**TASK DATA:**
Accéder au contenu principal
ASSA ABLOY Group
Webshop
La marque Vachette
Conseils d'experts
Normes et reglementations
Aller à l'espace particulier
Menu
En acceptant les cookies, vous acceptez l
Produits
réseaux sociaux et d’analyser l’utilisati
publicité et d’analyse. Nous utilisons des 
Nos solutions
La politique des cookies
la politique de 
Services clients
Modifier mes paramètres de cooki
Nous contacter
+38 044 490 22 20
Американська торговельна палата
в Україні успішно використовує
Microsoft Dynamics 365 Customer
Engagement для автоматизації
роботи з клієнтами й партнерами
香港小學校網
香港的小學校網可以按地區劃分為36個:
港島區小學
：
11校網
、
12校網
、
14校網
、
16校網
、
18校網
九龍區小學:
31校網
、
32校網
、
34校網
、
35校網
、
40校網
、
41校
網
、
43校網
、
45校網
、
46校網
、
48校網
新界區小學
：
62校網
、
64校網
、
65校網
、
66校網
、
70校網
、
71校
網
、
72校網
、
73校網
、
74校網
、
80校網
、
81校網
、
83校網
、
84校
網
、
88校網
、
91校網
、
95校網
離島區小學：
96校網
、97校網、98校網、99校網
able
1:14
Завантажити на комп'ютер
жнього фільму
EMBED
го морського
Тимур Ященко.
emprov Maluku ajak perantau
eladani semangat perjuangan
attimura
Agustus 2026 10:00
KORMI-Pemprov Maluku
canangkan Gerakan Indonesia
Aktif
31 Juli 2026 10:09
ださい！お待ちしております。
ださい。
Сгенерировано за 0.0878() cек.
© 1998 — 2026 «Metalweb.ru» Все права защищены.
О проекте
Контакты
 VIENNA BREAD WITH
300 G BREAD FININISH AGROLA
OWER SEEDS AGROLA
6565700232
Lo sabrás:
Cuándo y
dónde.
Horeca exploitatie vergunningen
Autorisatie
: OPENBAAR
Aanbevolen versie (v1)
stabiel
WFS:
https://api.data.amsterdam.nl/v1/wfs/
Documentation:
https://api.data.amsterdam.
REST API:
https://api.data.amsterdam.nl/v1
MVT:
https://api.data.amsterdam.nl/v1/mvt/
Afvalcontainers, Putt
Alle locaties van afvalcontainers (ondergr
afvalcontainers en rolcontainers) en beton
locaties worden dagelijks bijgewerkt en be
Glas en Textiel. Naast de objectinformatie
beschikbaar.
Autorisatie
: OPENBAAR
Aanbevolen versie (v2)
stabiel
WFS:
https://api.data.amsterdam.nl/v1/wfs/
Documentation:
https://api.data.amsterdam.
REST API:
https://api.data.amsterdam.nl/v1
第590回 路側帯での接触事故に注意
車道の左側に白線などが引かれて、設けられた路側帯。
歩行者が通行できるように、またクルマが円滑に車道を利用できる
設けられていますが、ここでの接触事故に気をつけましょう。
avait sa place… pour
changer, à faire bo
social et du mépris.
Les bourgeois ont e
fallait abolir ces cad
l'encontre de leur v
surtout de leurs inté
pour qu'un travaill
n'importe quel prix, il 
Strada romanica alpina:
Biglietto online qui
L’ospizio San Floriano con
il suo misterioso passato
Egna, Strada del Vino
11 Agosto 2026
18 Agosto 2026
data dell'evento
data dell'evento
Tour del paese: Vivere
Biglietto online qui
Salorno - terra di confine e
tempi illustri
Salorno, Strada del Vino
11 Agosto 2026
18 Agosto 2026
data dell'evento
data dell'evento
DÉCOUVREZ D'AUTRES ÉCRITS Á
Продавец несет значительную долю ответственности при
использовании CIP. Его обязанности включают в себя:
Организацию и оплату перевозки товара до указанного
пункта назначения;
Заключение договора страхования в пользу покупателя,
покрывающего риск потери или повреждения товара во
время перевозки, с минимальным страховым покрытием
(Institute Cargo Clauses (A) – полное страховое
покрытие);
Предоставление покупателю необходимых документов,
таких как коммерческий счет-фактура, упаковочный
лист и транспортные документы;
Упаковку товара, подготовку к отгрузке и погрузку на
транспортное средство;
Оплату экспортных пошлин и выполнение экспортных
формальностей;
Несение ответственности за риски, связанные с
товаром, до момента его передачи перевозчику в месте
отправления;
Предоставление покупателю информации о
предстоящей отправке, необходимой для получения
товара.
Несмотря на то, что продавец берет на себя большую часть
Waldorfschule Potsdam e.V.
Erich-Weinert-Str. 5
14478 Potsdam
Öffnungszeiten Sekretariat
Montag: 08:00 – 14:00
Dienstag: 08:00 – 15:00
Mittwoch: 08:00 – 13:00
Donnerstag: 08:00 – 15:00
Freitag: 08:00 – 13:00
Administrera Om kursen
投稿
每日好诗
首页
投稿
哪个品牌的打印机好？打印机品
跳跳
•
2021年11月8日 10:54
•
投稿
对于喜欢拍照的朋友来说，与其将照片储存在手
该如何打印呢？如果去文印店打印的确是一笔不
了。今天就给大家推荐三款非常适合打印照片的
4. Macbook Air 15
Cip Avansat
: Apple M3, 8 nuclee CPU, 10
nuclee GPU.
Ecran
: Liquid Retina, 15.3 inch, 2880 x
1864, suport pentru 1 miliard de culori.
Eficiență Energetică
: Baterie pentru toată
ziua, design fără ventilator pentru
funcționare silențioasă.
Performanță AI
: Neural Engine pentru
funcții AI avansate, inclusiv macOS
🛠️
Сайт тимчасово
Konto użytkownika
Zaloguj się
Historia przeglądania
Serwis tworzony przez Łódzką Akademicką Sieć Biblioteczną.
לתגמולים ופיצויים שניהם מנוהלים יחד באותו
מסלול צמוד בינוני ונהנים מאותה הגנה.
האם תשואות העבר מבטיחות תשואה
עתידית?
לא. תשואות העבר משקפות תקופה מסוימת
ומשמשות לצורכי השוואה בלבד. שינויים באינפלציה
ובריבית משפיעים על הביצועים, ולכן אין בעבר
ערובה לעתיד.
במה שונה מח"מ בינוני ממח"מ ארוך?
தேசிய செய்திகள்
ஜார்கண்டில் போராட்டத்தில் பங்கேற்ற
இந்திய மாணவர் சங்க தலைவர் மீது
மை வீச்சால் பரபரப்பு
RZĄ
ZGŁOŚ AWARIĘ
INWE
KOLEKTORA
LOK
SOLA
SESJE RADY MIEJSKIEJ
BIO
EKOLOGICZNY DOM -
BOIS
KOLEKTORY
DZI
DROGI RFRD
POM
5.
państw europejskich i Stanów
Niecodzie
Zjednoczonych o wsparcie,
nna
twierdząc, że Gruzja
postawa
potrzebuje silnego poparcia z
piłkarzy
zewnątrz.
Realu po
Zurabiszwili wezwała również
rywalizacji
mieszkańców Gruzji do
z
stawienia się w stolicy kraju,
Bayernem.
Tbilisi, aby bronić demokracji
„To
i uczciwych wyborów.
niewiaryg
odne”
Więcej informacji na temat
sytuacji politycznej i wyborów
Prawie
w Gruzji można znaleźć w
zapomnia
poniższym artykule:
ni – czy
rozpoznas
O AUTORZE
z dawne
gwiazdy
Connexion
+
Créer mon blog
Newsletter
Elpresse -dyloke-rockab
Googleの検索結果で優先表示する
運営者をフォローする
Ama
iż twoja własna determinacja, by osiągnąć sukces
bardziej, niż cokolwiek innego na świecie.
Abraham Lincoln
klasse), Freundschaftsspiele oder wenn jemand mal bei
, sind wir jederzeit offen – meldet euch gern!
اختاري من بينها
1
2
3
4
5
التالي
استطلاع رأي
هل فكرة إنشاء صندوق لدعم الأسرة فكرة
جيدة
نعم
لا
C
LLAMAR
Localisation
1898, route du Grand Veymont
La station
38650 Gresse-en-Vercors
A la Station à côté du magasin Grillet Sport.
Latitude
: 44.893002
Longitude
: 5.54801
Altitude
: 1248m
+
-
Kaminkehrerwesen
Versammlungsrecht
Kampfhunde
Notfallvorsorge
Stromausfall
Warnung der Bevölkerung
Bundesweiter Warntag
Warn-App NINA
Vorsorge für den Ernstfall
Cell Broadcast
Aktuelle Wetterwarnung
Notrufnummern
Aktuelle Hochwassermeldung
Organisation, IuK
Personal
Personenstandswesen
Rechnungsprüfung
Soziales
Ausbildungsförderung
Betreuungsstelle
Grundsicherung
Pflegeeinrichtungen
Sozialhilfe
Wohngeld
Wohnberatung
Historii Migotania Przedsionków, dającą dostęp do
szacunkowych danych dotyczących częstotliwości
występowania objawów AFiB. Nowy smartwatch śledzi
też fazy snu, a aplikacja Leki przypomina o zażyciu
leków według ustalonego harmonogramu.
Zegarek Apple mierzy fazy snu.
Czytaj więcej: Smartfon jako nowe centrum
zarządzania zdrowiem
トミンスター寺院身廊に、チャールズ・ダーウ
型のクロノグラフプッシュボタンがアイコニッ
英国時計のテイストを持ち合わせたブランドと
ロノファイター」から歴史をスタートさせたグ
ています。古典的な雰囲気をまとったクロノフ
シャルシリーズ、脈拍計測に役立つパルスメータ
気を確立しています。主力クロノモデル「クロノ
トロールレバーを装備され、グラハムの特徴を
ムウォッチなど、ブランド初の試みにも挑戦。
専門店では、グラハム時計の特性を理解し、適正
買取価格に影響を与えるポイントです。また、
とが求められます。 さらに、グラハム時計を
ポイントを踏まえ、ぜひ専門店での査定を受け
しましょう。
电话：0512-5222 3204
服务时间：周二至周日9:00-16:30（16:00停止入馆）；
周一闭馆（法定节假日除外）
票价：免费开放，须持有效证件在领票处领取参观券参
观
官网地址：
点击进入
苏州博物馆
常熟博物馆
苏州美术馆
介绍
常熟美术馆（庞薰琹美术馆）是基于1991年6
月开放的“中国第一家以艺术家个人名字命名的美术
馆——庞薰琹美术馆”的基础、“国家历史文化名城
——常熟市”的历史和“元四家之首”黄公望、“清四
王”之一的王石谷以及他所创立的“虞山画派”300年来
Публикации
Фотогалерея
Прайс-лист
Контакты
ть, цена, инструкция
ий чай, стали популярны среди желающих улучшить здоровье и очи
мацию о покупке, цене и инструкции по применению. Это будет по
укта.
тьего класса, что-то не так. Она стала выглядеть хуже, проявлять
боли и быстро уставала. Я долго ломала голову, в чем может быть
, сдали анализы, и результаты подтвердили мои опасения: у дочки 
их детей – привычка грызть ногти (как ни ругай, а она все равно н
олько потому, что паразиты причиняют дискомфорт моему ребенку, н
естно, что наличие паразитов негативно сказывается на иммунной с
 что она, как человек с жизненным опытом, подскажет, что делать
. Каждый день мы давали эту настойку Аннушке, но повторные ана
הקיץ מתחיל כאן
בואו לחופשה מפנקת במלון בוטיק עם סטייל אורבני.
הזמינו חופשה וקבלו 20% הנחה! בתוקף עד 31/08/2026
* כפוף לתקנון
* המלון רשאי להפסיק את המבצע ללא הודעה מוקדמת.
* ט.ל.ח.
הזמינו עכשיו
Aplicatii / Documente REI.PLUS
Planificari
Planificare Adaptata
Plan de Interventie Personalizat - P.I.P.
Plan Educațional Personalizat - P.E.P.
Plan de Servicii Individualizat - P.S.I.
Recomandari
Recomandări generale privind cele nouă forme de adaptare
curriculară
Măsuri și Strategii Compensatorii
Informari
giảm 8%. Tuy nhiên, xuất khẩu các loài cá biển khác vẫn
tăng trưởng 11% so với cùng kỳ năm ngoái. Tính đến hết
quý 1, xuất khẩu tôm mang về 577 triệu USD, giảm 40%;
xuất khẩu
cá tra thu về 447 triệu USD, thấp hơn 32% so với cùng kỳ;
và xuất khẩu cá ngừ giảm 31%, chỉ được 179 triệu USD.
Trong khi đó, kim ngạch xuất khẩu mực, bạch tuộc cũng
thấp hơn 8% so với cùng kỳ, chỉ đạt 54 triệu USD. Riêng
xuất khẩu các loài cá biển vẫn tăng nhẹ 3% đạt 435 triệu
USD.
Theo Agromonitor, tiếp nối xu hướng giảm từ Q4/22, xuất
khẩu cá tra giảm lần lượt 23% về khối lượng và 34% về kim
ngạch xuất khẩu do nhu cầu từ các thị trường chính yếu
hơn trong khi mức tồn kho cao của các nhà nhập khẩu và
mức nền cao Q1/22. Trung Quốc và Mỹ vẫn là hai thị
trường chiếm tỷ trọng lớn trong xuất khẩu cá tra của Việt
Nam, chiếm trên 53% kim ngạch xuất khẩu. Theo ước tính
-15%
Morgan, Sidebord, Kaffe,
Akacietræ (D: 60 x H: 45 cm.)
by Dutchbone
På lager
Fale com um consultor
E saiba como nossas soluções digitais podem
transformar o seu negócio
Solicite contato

**WHAT NEEDS TO BE DONE:** Retype every line of the listing, word for word, from its opening line to the line that holds "emprov Maluku ajak perantau", and include that last line too.

**ANSWER FOR THIS EXERCISE:**
Accéder au contenu principal
ASSA ABLOY Group
Webshop
La marque Vachette
Conseils d'experts
Normes et reglementations
Aller à l'espace particulier
Menu
En acceptant les cookies, vous acceptez l
Produits
réseaux sociaux et d’analyser l’utilisati
publicité et d’analyse. Nous utilisons des 
Nos solutions
La politique des cookies
la politique de 
Services clients
Modifier mes paramètres de cooki
Nous contacter
+38 044 490 22 20
Американська торговельна палата
в Україні успішно використовує
Microsoft Dynamics 365 Customer
Engagement для автоматизації
роботи з клієнтами й партнерами
香港小學校網
香港的小學校網可以按地區劃分為36個:
港島區小學
：
11校網
、
12校網
、
14校網
、
16校網
、
18校網
九龍區小學:
31校網
、
32校網
、
34校網
、
35校網
、
40校網
、
41校
網
、
43校網
、
45校網
、
46校網
、
48校網
新界區小學
：
62校網
、
64校網
、
65校網
、
66校網
、
70校網
、
71校
網
、
72校網
、
73校網
、
74校網
、
80校網
、
81校網
、
83校網
、
84校
網
、
88校網
、
91校網
、
95校網
離島區小學：
96校網
、97校網、98校網、99校網
able
1:14
Завантажити на комп'ютер
жнього фільму
EMBED
го морського
Тимур Ященко.
emprov Maluku ajak perantau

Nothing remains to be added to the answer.